== Provided data

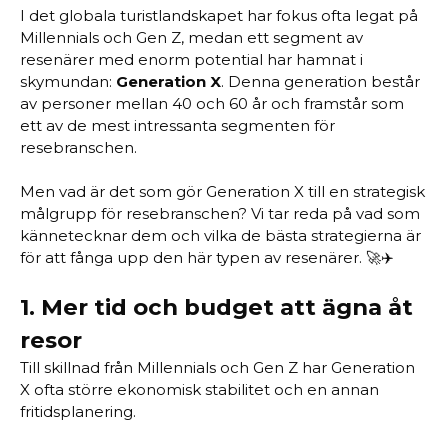
I det globala turistlandskapet har fokus ofta legat på
Millennials och Gen Z, medan ett segment av
resenärer med enorm potential har hamnat i
skymundan:
Generation X
. Denna generation består
av personer mellan 40 och 60 år och framstår som
ett av de mest intressanta segmenten för
resebranschen.
Men vad är det som gör Generation X till en strategisk
målgrupp för resebranschen? Vi tar reda på vad som
kännetecknar dem och vilka de bästa strategierna är
för att fånga upp den här typen av resenärer. 🚀✈️
1.
Mer tid och budget att ägna åt
resor
Till skillnad från Millennials och Gen Z har Generation
X ofta större ekonomisk stabilitet och en annan
fritidsplanering.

====

Among the entries above, how many lines hold the word "resenärer"? Reply with only that number.

* Result: 2